- INSTRUCTIONS FOR THE TASK -
Output the records exactly, and drop each picture.

- SOURCE INFORMATION -

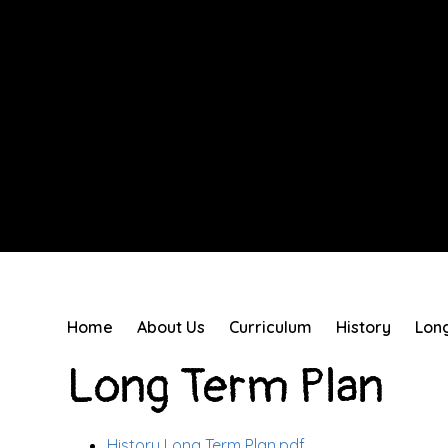
Home
About Us
Curriculum
History
Lon
Long Term Plan
History Long Term Plan.pdf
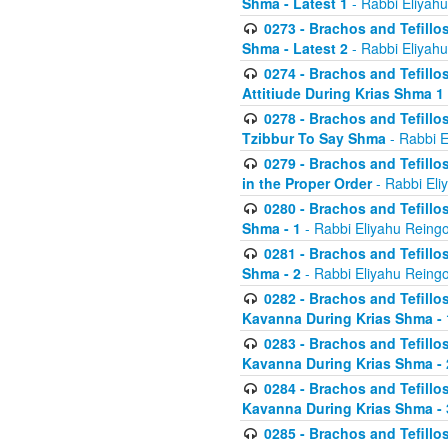
Shma - Latest 1
- Rabbi Eliyahu
0273 - Brachos and Tefillos
Shma - Latest 2
- Rabbi Eliyahu
0274 - Brachos and Tefillos
Attitiude During Krias Shma 1
0278 - Brachos and Tefillos
Tzibbur To Say Shma
- Rabbi E
0279 - Brachos and Tefillos
in the Proper Order
- Rabbi Eli
0280 - Brachos and Tefillos
Shma - 1
- Rabbi Eliyahu Reingo
0281 - Brachos and Tefillos
Shma - 2
- Rabbi Eliyahu Reingo
0282 - Brachos and Tefillos
Kavanna During Krias Shma - 
0283 - Brachos and Tefillos
Kavanna During Krias Shma 
0284 - Brachos and Tefillos
Kavanna During Krias Shma -
0285 - Brachos and Tefillos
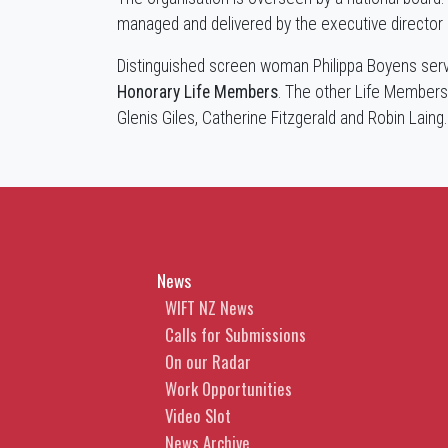
managed and delivered by the executive director a
Distinguished screen woman Philippa Boyens serv
Honorary Life Members
. The other Life Members
Glenis Giles, Catherine Fitzgerald and Robin Laing
News
WIFT NZ News
Calls for Submissions
On our Radar
Work Opportunities
Video Slot
News Archive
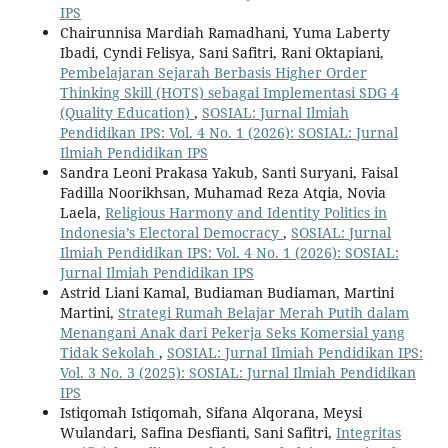
IPS
Chairunnisa Mardiah Ramadhani, Yuma Laberty
Ibadi, Cyndi Felisya, Sani Safitri, Rani Oktapiani,
Pembelajaran Sejarah Berbasis Higher Order
Thinking Skill (HOTS) sebagai Implementasi SDG 4
(Quality Education)
,
SOSIAL: Jurnal Ilmiah
Pendidikan IPS: Vol. 4 No. 1 (2026): SOSIAL: Jurnal
Ilmiah Pendidikan IPS
Sandra Leoni Prakasa Yakub, Santi Suryani, Faisal
Fadilla Noorikhsan, Muhamad Reza Atqia, Novia
Laela,
Religious Harmony and Identity Politics in
Indonesia’s Electoral Democracy
,
SOSIAL: Jurnal
Ilmiah Pendidikan IPS: Vol. 4 No. 1 (2026): SOSIAL:
Jurnal Ilmiah Pendidikan IPS
Astrid Liani Kamal, Budiaman Budiaman, Martini
Martini,
Strategi Rumah Belajar Merah Putih dalam
Menangani Anak dari Pekerja Seks Komersial yang
Tidak Sekolah
,
SOSIAL: Jurnal Ilmiah Pendidikan IPS:
Vol. 3 No. 3 (2025): SOSIAL: Jurnal Ilmiah Pendidikan
IPS
Istiqomah Istiqomah, Sifana Alqorana, Meysi
Wulandari, Safina Desfianti, Sani Safitri,
Integritas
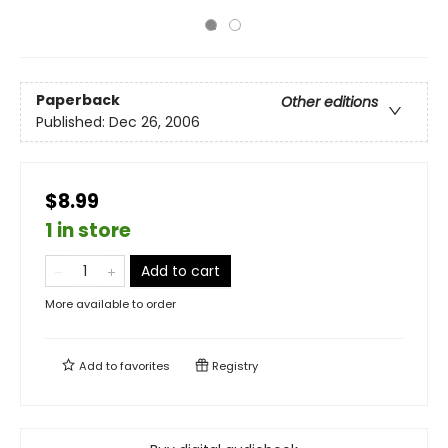
Paperback
Other editions
Published:
Dec 26, 2006
$8.99
1 in store
Add to cart
More available to order
Add to
favorites
Registry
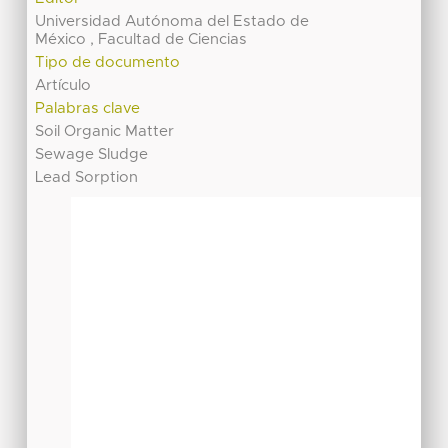
Universidad Autónoma del Estado de
México , Facultad de Ciencias
Tipo de documento
Artículo
Palabras clave
Soil Organic Matter
Sewage Sludge
Lead Sorption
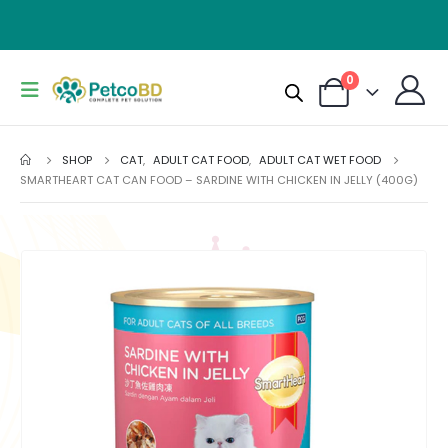
0
SHOP
CAT
,
ADULT CAT FOOD
,
ADULT CAT WET FOOD
SMARTHEART CAT CAN FOOD – SARDINE WITH CHICKEN IN JELLY (400G)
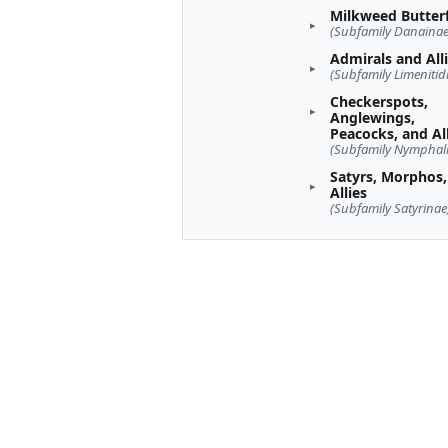
Milkweed Butterf
(Subfamily Danainae
Admirals and All
(Subfamily Limenitid
Checkerspots,
Anglewings,
Peacocks, and Al
(Subfamily Nymphal
Satyrs, Morphos,
Allies
(Subfamily Satyrinae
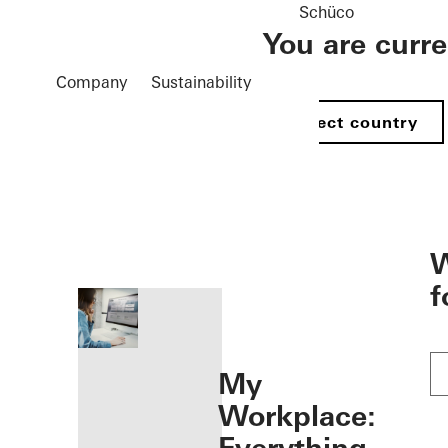
Schüco
You are curr
Company
Sustainability
Select country
öffnen
W
f
My
Workplace:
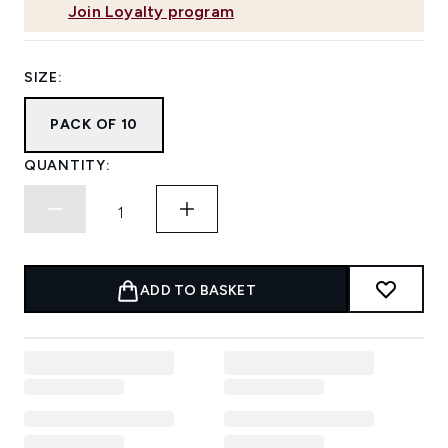
Join Loyalty program
SIZE:
PACK OF 10
QUANTITY:
ADD TO BASKET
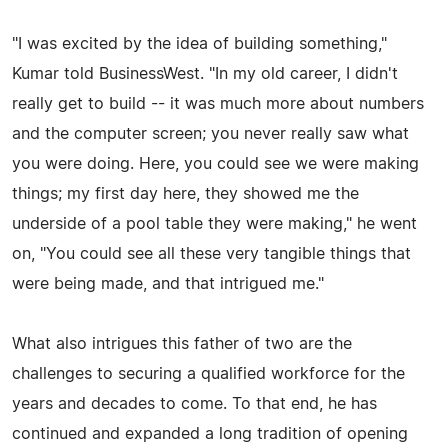
"I was excited by the idea of building something,"
Kumar told BusinessWest. "In my old career, I didn't
really get to build -- it was much more about numbers
and the computer screen; you never really saw what
you were doing. Here, you could see we were making
things; my first day here, they showed me the
underside of a pool table they were making," he went
on, "You could see all these very tangible things that
were being made, and that intrigued me."
What also intrigues this father of two are the
challenges to securing a qualified workforce for the
years and decades to come. To that end, he has
continued and expanded a long tradition of opening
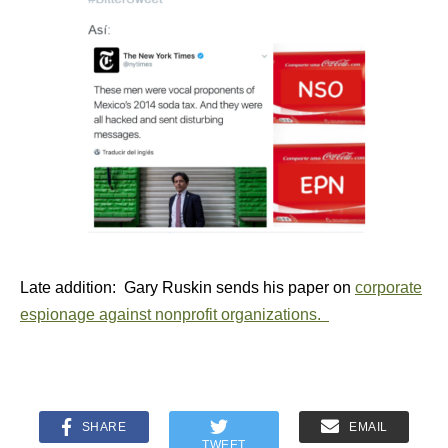
Late addition: Gary Ruskin sends his paper on
corporate
espionage against nonprofit organizations.
SHARE
EMAIL
TWEET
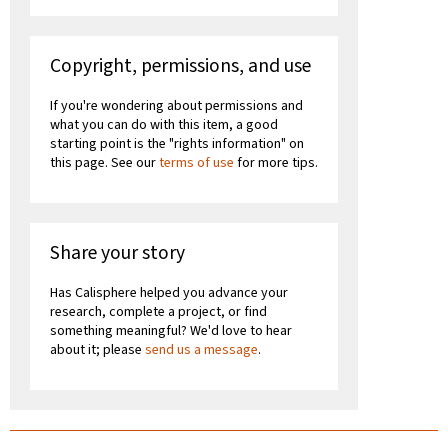
Copyright, permissions, and use
If you're wondering about permissions and
what you can do with this item, a good
starting point is the "rights information" on
this page. See our
terms of use
for more tips.
Share your story
Has Calisphere helped you advance your
research, complete a project, or find
something meaningful? We'd love to hear
about it; please
send us a message
.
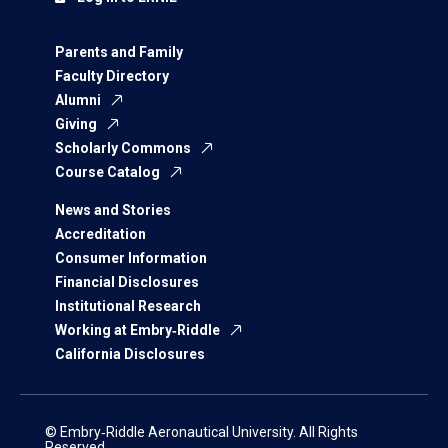
Parents and Family
Faculty Directory
Alumni
Giving
Scholarly Commons
Course Catalog
News and Stories
Accreditation
Consumer Information
Financial Disclosures
Institutional Research
Working at Embry‑Riddle
California Disclosures
© Embry‑Riddle Aeronautical University. All Rights
Reserved.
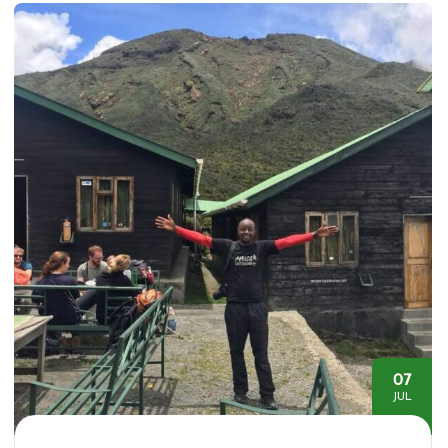
07
JUL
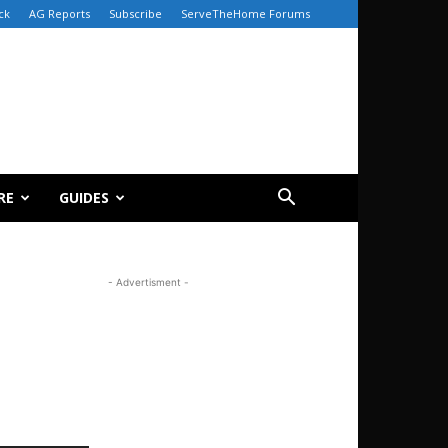
ck
AG Reports
Subscribe
ServeTheHome Forums
RE
GUIDES
- Advertisment -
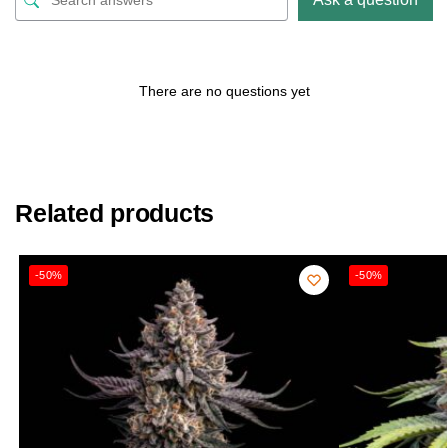
There are no questions yet
Related products
-50%
-50%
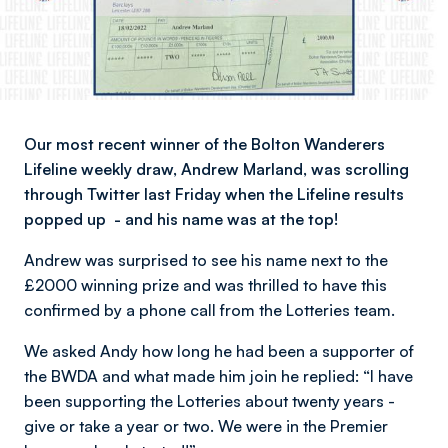
Our most recent winner of the Bolton Wanderers
Lifeline weekly draw, Andrew Marland, was scrolling
through Twitter last Friday when the Lifeline results
popped up - and his name was at the top!
Andrew was surprised to see his name next to the
£2000 winning prize and was thrilled to have this
confirmed by a phone call from the Lotteries team.
We asked Andy how long he had been a supporter of
the BWDA and what made him join he replied: “I have
been supporting the Lotteries about twenty years -
give or take a year or two. We were in the Premier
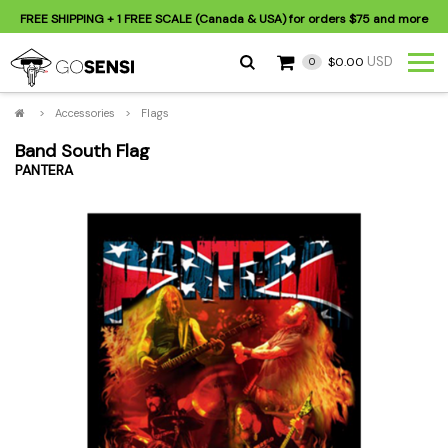
FREE SHIPPING
+ 1 FREE SCALE (Canada & USA) for orders
$75
and more
USD
$0.00
0
>
Accessories
>
Flags
Band South Flag
PANTERA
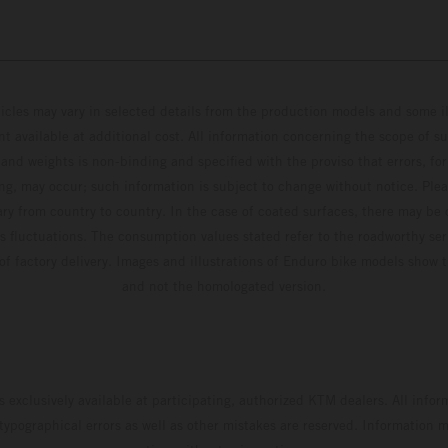
hicles may vary in selected details from the production models and some il
t available at additional cost. All information concerning the scope of s
and weights is non-binding and specified with the proviso that errors, for
ing, may occur; such information is subject to change without notice. Ple
ary from country to country. In the case of coated surfaces, there may be 
s fluctuations. The consumption values stated refer to the roadworthy ser
 of factory delivery. Images and illustrations of Enduro bike models show 
and not the homologated version.
s exclusively available at participating, authorized KTM dealers. All infor
 typographical errors as well as other mistakes are reserved. Information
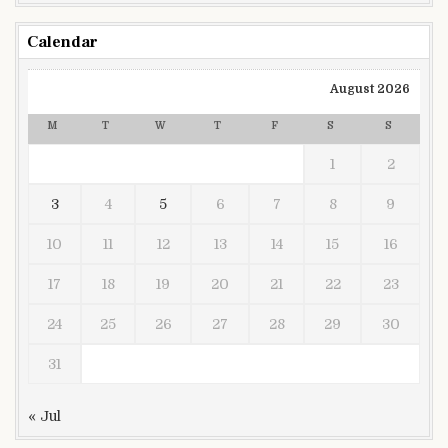
Calendar
August 2026
M
T
W
T
F
S
S
1
2
3
4
5
6
7
8
9
10
11
12
13
14
15
16
17
18
19
20
21
22
23
24
25
26
27
28
29
30
31
« Jul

- RESPONSE -
Home
About Us
Curriculum
History
Lon
Long Term Plan
History Long Term Plan.pdf
Shma - Latest 1
- Rabbi Eliyahu
0273 - Brachos and Tefillos
Shma - Latest 2
- Rabbi Eliyahu
0274 - Brachos and Tefillos
Attitiude During Krias Shma 1
0278 - Brachos and Tefillos
Tzibbur To Say Shma
- Rabbi E
0279 - Brachos and Tefillos
in the Proper Order
- Rabbi Eli
0280 - Brachos and Tefillos
Shma - 1
- Rabbi Eliyahu Reingo
0281 - Brachos and Tefillos
Shma - 2
- Rabbi Eliyahu Reingo
0282 - Brachos and Tefillos
Kavanna During Krias Shma - 
0283 - Brachos and Tefillos
Kavanna During Krias Shma 
0284 - Brachos and Tefillos
Kavanna During Krias Shma -
0285 - Brachos and Tefillos
managed and delivered by the executive director a
Distinguished screen woman Philippa Boyens serv
Honorary Life Members
. The other Life Members
Glenis Giles, Catherine Fitzgerald and Robin Laing
News
WIFT NZ News
Calls for Submissions
On our Radar
Work Opportunities
Video Slot
News Archive
IPS
Chairunnisa Mardiah Ramadhani, Yuma Laberty
Ibadi, Cyndi Felisya, Sani Safitri, Rani Oktapiani,
Pembelajaran Sejarah Berbasis Higher Order
Thinking Skill (HOTS) sebagai Implementasi SDG 4
(Quality Education)
,
SOSIAL: Jurnal Ilmiah
Pendidikan IPS: Vol. 4 No. 1 (2026): SOSIAL: Jurnal
Ilmiah Pendidikan IPS
Sandra Leoni Prakasa Yakub, Santi Suryani, Faisal
Fadilla Noorikhsan, Muhamad Reza Atqia, Novia
Laela,
Religious Harmony and Identity Politics in
Indonesia’s Electoral Democracy
,
SOSIAL: Jurnal
Ilmiah Pendidikan IPS: Vol. 4 No. 1 (2026): SOSIAL:
Jurnal Ilmiah Pendidikan IPS
Astrid Liani Kamal, Budiaman Budiaman, Martini
Martini,
Strategi Rumah Belajar Merah Putih dalam
Menangani Anak dari Pekerja Seks Komersial yang
Tidak Sekolah
,
SOSIAL: Jurnal Ilmiah Pendidikan IPS:
Vol. 3 No. 3 (2025): SOSIAL: Jurnal Ilmiah Pendidikan
IPS
Istiqomah Istiqomah, Sifana Alqorana, Meysi
Wulandari, Safina Desfianti, Sani Safitri,
Integritas
Paperback
Other editions
Published:
Dec 26, 2006
$8.99
1 in store
Add to cart
More available to order
Add to
favorites
Registry
Universidad Autónoma del Estado de
México , Facultad de Ciencias
Tipo de documento
Artículo
Palabras clave
Soil Organic Matter
Sewage Sludge
Lead Sorption
0
SHOP
CAT
,
ADULT CAT FOOD
,
ADULT CAT WET FOOD
SMARTHEART CAT CAN FOOD – SARDINE WITH CHICKEN IN JELLY (400G)
Milkweed Butterf
(Subfamily Danainae
Admirals and All
(Subfamily Limenitid
Checkerspots,
Anglewings,
Peacocks, and Al
(Subfamily Nymphal
Satyrs, Morphos,
Allies
(Subfamily Satyrinae
Schüco
You are curr
Company
Sustainability
Select country
öffnen
W
f
My
Workplace:
Join Loyalty program
SIZE:
PACK OF 10
QUANTITY:
ADD TO BASKET
"I was excited by the idea of building something,"
Kumar told BusinessWest. "In my old career, I didn't
really get to build -- it was much more about numbers
and the computer screen; you never really saw what
you were doing. Here, you could see we were making
things; my first day here, they showed me the
underside of a pool table they were making," he went
on, "You could see all these very tangible things that
were being made, and that intrigued me."
What also intrigues this father of two are the
challenges to securing a qualified workforce for the
years and decades to come. To that end, he has
continued and expanded a long tradition of opening
Late addition: Gary Ruskin sends his paper on
corporate
espionage against nonprofit organizations.
SHARE
EMAIL
TWEET
Copyright, permissions, and use
If you're wondering about permissions and
what you can do with this item, a good
starting point is the "rights information" on
this page. See our
terms of use
for more tips.
Share your story
Has Calisphere helped you advance your
research, complete a project, or find
something meaningful? We'd love to hear
about it; please
send us a message
.
Parents and Family
Faculty Directory
Alumni
Giving
Scholarly Commons
Course Catalog
News and Stories
Accreditation
Consumer Information
Financial Disclosures
Institutional Research
Working at Embry‑Riddle
California Disclosures
© Embry‑Riddle Aeronautical University. All Rights
Reserved.
07
JUL
ck
AG Reports
Subscribe
ServeTheHome Forums
RE
GUIDES
- Advertisment -
There are no questions yet
Related products
-50%
-50%
Our most recent winner of the Bolton Wanderers
Lifeline weekly draw, Andrew Marland, was scrolling
through Twitter last Friday when the Lifeline results
popped up - and his name was at the top!
Andrew was surprised to see his name next to the
£2000 winning prize and was thrilled to have this
confirmed by a phone call from the Lotteries team.
We asked Andy how long he had been a supporter of
the BWDA and what made him join he replied: “I have
been supporting the Lotteries about twenty years -
give or take a year or two. We were in the Premier
FREE SHIPPING
+ 1 FREE SCALE (Canada & USA) for orders
$75
and more
USD
$0.00
0
>
Accessories
>
Flags
Band South Flag
PANTERA
hicles may vary in selected details from the production models and some il
t available at additional cost. All information concerning the scope of s
and weights is non-binding and specified with the proviso that errors, for
ing, may occur; such information is subject to change without notice. Ple
ary from country to country. In the case of coated surfaces, there may be 
s fluctuations. The consumption values stated refer to the roadworthy ser
 of factory delivery. Images and illustrations of Enduro bike models show 
and not the homologated version.
s exclusively available at participating, authorized KTM dealers. All infor
 typographical errors as well as other mistakes are reserved. Information
Calendar
August 2026
M
T
W
T
F
S
S
1
2
3
4
5
6
7
8
9
10
11
12
13
14
15
16
17
18
19
20
21
22
23
24
25
26
27
28
29
30
31
« Jul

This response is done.